Researchers at the University of Maryland Greenebaum Cancer Center have made a discovery that may explain why some cases of breast cancer and other forms of cancer are resistant to chemotherapy. Their findings, published in the December 22, 1998, issue of Proceedings of the National Academy of Sciences, may lead to better ways to target chemotherapy to individual patients and may open the door to new strategies to reverse resistance to cancer-fighting drugs.
"We have found a cancer resistance protein that rapidly pumps out chemotherapy from a certain line of breast cancer cells," says L. Austin Doyle, M.D., associate professor of medicine at the University of Maryland School of Medicine who is the lead author of the article.

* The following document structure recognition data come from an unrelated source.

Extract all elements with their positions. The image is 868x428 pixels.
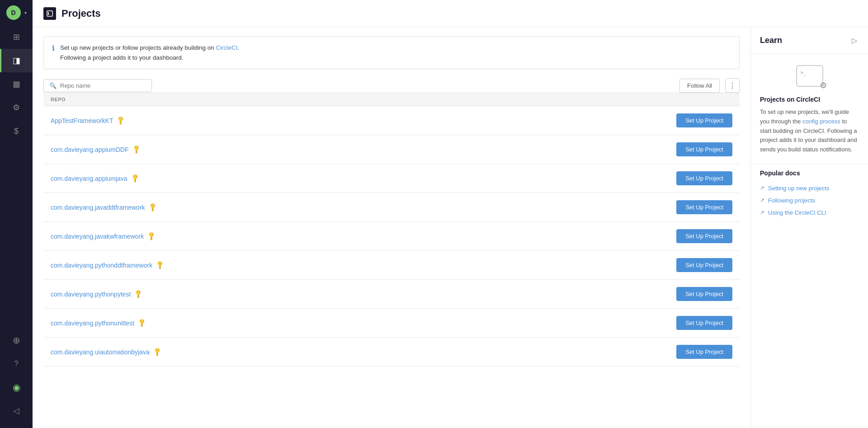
key-icon: 🔑 [155, 260, 165, 270]
content-wrapper: ℹ Set up new projects or follow projects… [33, 27, 868, 428]
setup-project-button[interactable]: Set Up Project [676, 113, 732, 127]
org-icon: ⊕ [13, 335, 20, 346]
circleci-link[interactable]: CircleCI [216, 44, 237, 51]
table-row: com.davieyang.javakwframework 🔑 Set Up P… [43, 222, 740, 251]
panel-divider [751, 164, 868, 164]
setup-project-button[interactable]: Set Up Project [676, 345, 732, 359]
active-indicator [0, 49, 1, 72]
terminal-icon: >_ [796, 65, 823, 87]
repo-column-header: REPO [43, 93, 740, 106]
sidebar-bottom: ⊕ ? ◉ ◁ [0, 329, 33, 428]
table-row: com.davieyang.javaddtframework 🔑 Set Up … [43, 193, 740, 222]
page-title: Projects [61, 8, 101, 19]
panel-section-title: Projects on CircleCI [751, 92, 868, 108]
right-panel: Learn ▷ >_ ⚙ Projects on CircleCI To set… [750, 27, 868, 428]
setup-project-button[interactable]: Set Up Project [676, 171, 732, 185]
key-icon: 🔑 [130, 174, 140, 183]
info-banner-text: Set up new projects or follow projects a… [60, 43, 239, 62]
main-content: Projects ℹ Set up new projects or follow… [33, 0, 868, 428]
repo-name-link[interactable]: AppTestFrameworkKT 🔑 [43, 117, 676, 124]
doc-link-cli[interactable]: ↗ Using the CircleCI CLI [751, 207, 868, 219]
setup-project-button[interactable]: Set Up Project [676, 200, 732, 214]
panel-icon-area: >_ ⚙ [751, 54, 868, 92]
settings-icon: ⚙ [13, 103, 20, 113]
doc-link-label: Using the CircleCI CLI [768, 209, 826, 216]
main-area: ℹ Set up new projects or follow projects… [33, 27, 750, 428]
sidebar: D ▾ ⊞ ◨ ▦ ⚙ $ ⊕ ? ◉ ◁ [0, 0, 33, 428]
follow-all-button[interactable]: Follow All [679, 79, 720, 93]
billing-icon: $ [14, 127, 19, 136]
key-icon: 🔑 [152, 347, 162, 357]
info-banner: ℹ Set up new projects or follow projects… [43, 36, 740, 69]
page-icon [43, 7, 56, 20]
sidebar-item-billing[interactable]: $ [0, 119, 33, 143]
doc-link-setting-up[interactable]: ↗ Setting up new projects [751, 182, 868, 194]
sidebar-item-profile[interactable]: ◉ [0, 376, 33, 399]
key-icon: 🔑 [116, 116, 126, 126]
doc-link-label: Setting up new projects [768, 185, 829, 192]
doc-link-label: Following projects [768, 197, 815, 204]
popular-docs-title: Popular docs [751, 169, 868, 182]
table-row: com.davieyang.appiumjava 🔑 Set Up Projec… [43, 164, 740, 193]
panel-description: To set up new projects, we'll guide you … [751, 108, 868, 162]
projects-icon: ◨ [13, 56, 20, 66]
page-header: Projects [33, 0, 868, 27]
logo-chevron-icon: ▾ [24, 10, 27, 15]
setup-project-button[interactable]: Set Up Project [676, 316, 732, 330]
external-link-icon: ↗ [760, 209, 764, 216]
key-icon: 🔑 [133, 289, 143, 299]
logo-avatar: D [6, 5, 21, 20]
sidebar-collapse-button[interactable]: ◁ [0, 399, 33, 423]
key-icon: 🔑 [131, 145, 141, 155]
key-icon: 🔑 [146, 231, 156, 241]
doc-link-following[interactable]: ↗ Following projects [751, 194, 868, 207]
key-icon: 🔑 [137, 318, 146, 328]
setup-project-button[interactable]: Set Up Project [676, 142, 732, 156]
table-row: com.davieyang.pythonunittest 🔑 Set Up Pr… [43, 309, 740, 338]
config-process-link[interactable]: config process [802, 118, 840, 125]
setup-project-button[interactable]: Set Up Project [676, 258, 732, 272]
external-link-icon: ↗ [760, 185, 764, 191]
external-link-icon: ↗ [760, 197, 764, 203]
table-row: com.davieyang.uiautomationbyjava 🔑 Set U… [43, 338, 740, 367]
gear-icon: ⚙ [820, 80, 827, 90]
search-icon: 🔍 [49, 82, 57, 89]
info-icon: ℹ [52, 44, 55, 52]
terminal-illustration: >_ ⚙ [796, 65, 823, 87]
sidebar-logo[interactable]: D ▾ [0, 0, 33, 25]
sidebar-nav: ⊞ ◨ ▦ ⚙ $ [0, 25, 33, 329]
dashboard-icon: ⊞ [13, 32, 20, 42]
profile-icon: ◉ [13, 382, 20, 393]
setup-project-button[interactable]: Set Up Project [676, 229, 732, 243]
table-row: com.davieyang.appiumDDF 🔑 Set Up Project [43, 135, 740, 164]
key-icon: 🔑 [147, 202, 157, 212]
analytics-icon: ▦ [13, 79, 20, 89]
sidebar-item-projects[interactable]: ◨ [0, 49, 33, 72]
sidebar-item-dashboard[interactable]: ⊞ [0, 25, 33, 49]
table-row: com.davieyang.pythonddtframework 🔑 Set U… [43, 251, 740, 280]
search-input[interactable] [60, 82, 146, 89]
table-row: com.davieyang.pythonpytest 🔑 Set Up Proj… [43, 280, 740, 309]
sidebar-item-analytics[interactable]: ▦ [0, 72, 33, 96]
panel-title: Learn [760, 36, 782, 45]
repo-name-link[interactable]: com.davieyang.javakwframework 🔑 [43, 233, 676, 240]
sidebar-item-org-settings[interactable]: ⊕ [0, 329, 33, 352]
more-options-button[interactable]: ⋮ [725, 78, 740, 93]
terminal-text: >_ [801, 70, 807, 75]
repo-name-link[interactable]: com.davieyang.pythonpytest 🔑 [43, 291, 676, 298]
repo-name-link[interactable]: com.davieyang.pythonunittest 🔑 [43, 320, 676, 327]
repo-list: AppTestFrameworkKT 🔑 Set Up Project com.… [43, 106, 740, 367]
panel-header: Learn ▷ [751, 27, 868, 54]
repo-name-link[interactable]: com.davieyang.appiumDDF 🔑 [43, 146, 676, 153]
setup-project-button[interactable]: Set Up Project [676, 287, 732, 301]
repo-name-link[interactable]: com.davieyang.appiumjava 🔑 [43, 175, 676, 182]
controls-row: 🔍 Follow All ⋮ [43, 78, 740, 93]
sidebar-item-help[interactable]: ? [0, 352, 33, 376]
help-icon: ? [14, 360, 19, 368]
panel-collapse-button[interactable]: ▷ [850, 34, 859, 47]
repo-name-link[interactable]: com.davieyang.pythonddtframework 🔑 [43, 262, 676, 269]
repo-name-link[interactable]: com.davieyang.uiautomationbyjava 🔑 [43, 348, 676, 356]
repo-name-link[interactable]: com.davieyang.javaddtframework 🔑 [43, 204, 676, 211]
sidebar-item-settings[interactable]: ⚙ [0, 96, 33, 119]
svg-rect-0 [47, 11, 52, 16]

The researchers call the newly-discovered pump Breast Cancer Resistance Protein (BCRP). They found that this protein pumped three common anti-cancer drugs out of cells rapidly, before the drugs could get to the nucleus of the cancer cells and destroy them.
"This is only the fourth molecular drug resistance pump of anti-cancer drugs to be identified, and it is half the size of the other pumps," says Douglas D. Ross, M.D., Ph.D, professor of medicine at the University of Maryland School of Medicine. "We had been looking for years for a way to explain resistance among this group of resistant cancer cells, so this is an important step," adds Dr. Ross, who is a co-author of the article.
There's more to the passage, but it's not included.